== EXCERPTED RECORDS ==

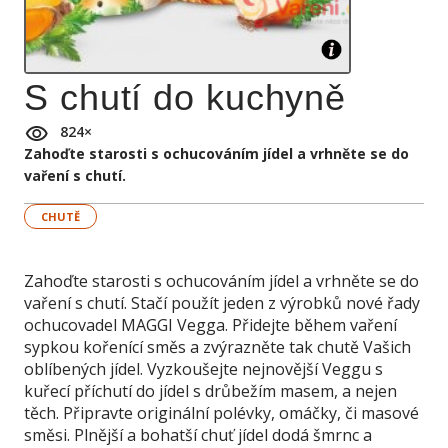
S chutí do kuchyně
824
×
Zahoďte starosti s ochucováním jídel a vrhněte se do
vaření s chutí.
CHUTĚ
Zahoďte starosti s ochucováním jídel a vrhněte se do
vaření s chutí. Stačí použít jeden z výrobků nové řady
ochucovadel MAGGI Vegga. Přidejte během vaření
sypkou kořenící směs a zvýrazněte tak chutě Vašich
oblíbených jídel. Vyzkoušejte nejnovější Veggu s
kuřecí příchutí do jídel s drůbežím masem, a nejen
těch. Připravte originální polévky, omáčky, či masové
směsi. Plnější a bohatší chuť jídel dodá šmrnc a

===

→ **TASK TO CARRY OUT**
Find the line that contains "sypkou kořenící směs". Write out that line and every line after it through the end of the data, exactly, and nothing else.

→ **ANSWER TO THE EXERCISE**
sypkou kořenící směs a zvýrazněte tak chutě Vašich
oblíbených jídel. Vyzkoušejte nejnovější Veggu s
kuřecí příchutí do jídel s drůbežím masem, a nejen
těch. Připravte originální polévky, omáčky, či masové
směsi. Plnější a bohatší chuť jídel dodá šmrnc a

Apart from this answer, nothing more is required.